The government are preparing to announce a mandatory covid vaccination for all care staff caring for older people with staff being required to have the jab within the next 16 weeks or face the consequences.

The Care sector is facing a recruitment crisis and experts predict the new rules are likely to impact on an already struggling industry.

The announcement is a result over concerns of low take-up of the vaccine in some areas. The government refer to the legal requirement for doctors to have the Hepatitis B vaccine as a precedent although, whilst this is recommended in the Public Health England Green Book (which provides the latest information on vaccinations), that “Hepatitis B vaccination is recommended for healthcare workers ….”, it is not strictly a legal requirement. Some hospital trusts’ recruitment policies do, however, make the guidance obligatory.

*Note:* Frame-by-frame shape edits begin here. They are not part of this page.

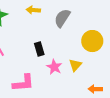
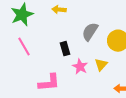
gray semicircle: (62, 18) -> (90, 32), moved

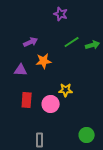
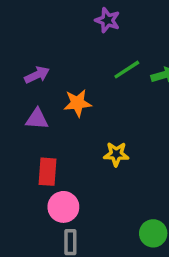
purple arrow: (31, 42) -> (37, 75), moved
pink circle: (51, 104) -> (63, 207), moved

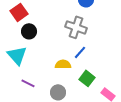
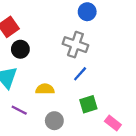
yellow semicircle: (63, 64) -> (45, 89), moved
green square: (87, 78) -> (88, 104), turned 35

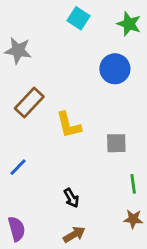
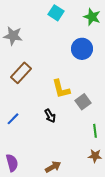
yellow L-shape: (69, 125) -> (61, 89), moved
gray square: (116, 143) -> (83, 102), turned -35
black arrow: (71, 198) -> (50, 116), moved

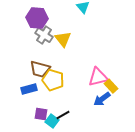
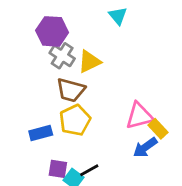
yellow triangle: (63, 39) -> (89, 62), turned 42
brown trapezoid: (40, 69) -> (71, 90), moved
yellow pentagon: (53, 80) -> (75, 120), turned 30

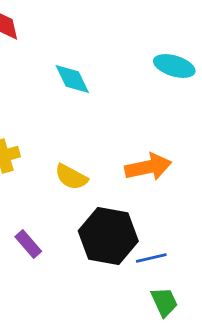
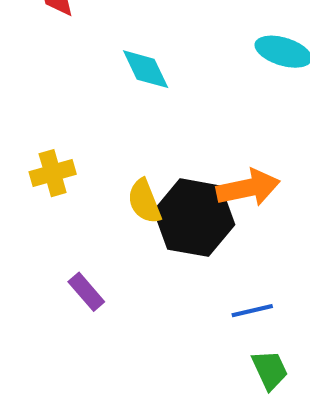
yellow semicircle: (71, 177) -> (144, 201), turned 40
black hexagon: (108, 236) -> (194, 218), moved

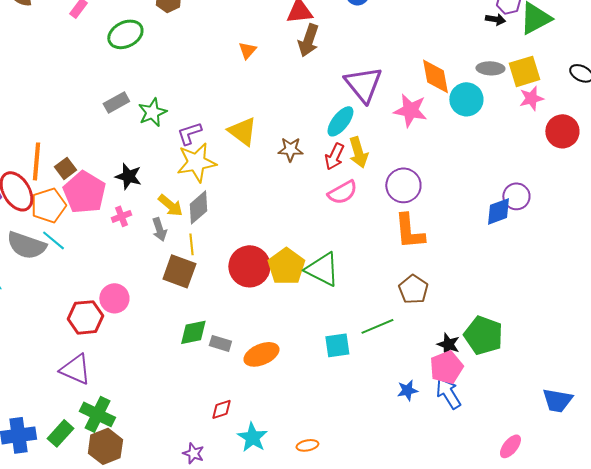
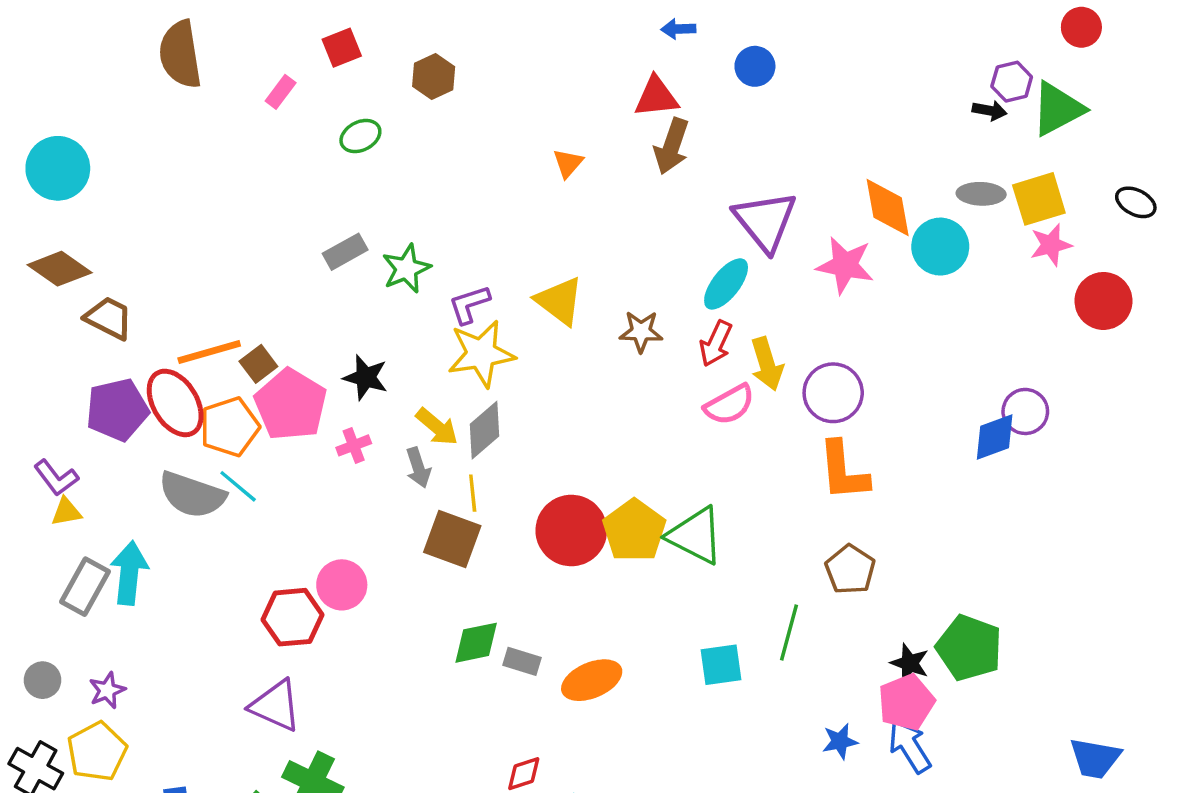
green ellipse: (125, 34) -> (360, 136), size x0.7
yellow arrow: (358, 152) -> (767, 364), moved
orange line: (36, 161) -> (209, 352), turned 69
green line: (377, 326) -> (789, 633), turned -52

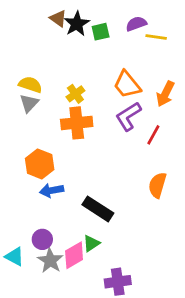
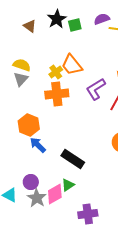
brown triangle: (58, 18) -> (30, 26), moved
orange trapezoid: (127, 85) -> (72, 65), moved
blue arrow: (52, 190) -> (38, 145), turned 54

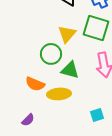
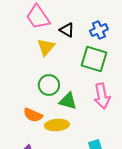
yellow triangle: (67, 34) -> (46, 47), moved

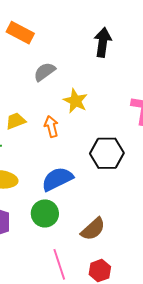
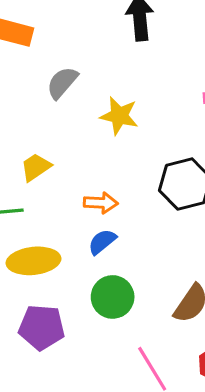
orange arrow: (51, 126) -> (101, 203), moved, turned 120
blue semicircle: (57, 179) -> (102, 242), moved, size x0.6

The Department of Health and Social Care (DHSC) consulted on the issue of take up of vaccines for care staff and said that 47% of English care homes for older people had more than a fifth of staff yet to take up the vaccine.

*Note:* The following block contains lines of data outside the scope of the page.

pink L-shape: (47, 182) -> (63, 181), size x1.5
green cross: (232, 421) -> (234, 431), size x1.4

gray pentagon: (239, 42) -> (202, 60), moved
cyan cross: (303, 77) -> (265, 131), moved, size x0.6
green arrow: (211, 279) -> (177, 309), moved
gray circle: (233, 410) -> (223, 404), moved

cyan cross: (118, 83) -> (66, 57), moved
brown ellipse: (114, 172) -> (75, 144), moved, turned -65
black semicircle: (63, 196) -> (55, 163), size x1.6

The British Medical Association, which represents doctors, said it encouraged members and other colleagues to take up the vaccine but warned compulsion was “a blunt instrument that carries its own risks”.

From an employment perspective, what are the risks?

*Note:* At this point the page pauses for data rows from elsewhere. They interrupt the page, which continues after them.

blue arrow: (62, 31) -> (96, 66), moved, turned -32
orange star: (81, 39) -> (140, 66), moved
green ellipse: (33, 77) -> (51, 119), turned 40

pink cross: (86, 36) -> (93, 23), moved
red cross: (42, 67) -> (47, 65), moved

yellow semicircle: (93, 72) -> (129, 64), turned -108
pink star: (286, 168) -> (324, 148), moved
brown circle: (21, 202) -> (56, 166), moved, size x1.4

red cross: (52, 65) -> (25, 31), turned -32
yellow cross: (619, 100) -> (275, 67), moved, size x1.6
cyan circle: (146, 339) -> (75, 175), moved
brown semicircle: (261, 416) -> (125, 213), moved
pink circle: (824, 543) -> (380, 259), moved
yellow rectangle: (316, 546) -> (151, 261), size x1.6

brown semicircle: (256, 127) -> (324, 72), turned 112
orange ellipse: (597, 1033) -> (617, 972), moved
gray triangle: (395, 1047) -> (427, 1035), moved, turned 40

Mandatory vaccination could be indirectly discriminatory against certain protected characteristics. For example;

• employees may refuse the vaccine for mental health reasons, or due to a phobia of needles, although it’s worth noting that workers who can prove they are medically exempt from getting the vaccine will not be affected by the compulsory rules.
• pregnant women or woman trying to conceive may be concerned over contradictions in government advice and be cautious about being vaccinated; it may be indirectly discriminatory to pregnant woman to impose a mandatory requirement to be vaccinated or not hire a woman because she refuses the jab because she is trying to conceive.
• There may also be racial reasons or religious beliefs why a person would object to a vaccination.

Further, a vaccination requirement may be difficult to justify on health and safety grounds because the current advice is that vaccination is not a substitute for workplace COVID-secure measures which must still be complied with not to mention data protection implications of requiring employees to provide information on their vaccination status, verifying its accuracy, and retaining that data.

There is a fine line between protecting our elderly and imposing a compulsory requirement to be vaccinated and the move by the government is likely to receive substantial backlash, not least from an employment perspective.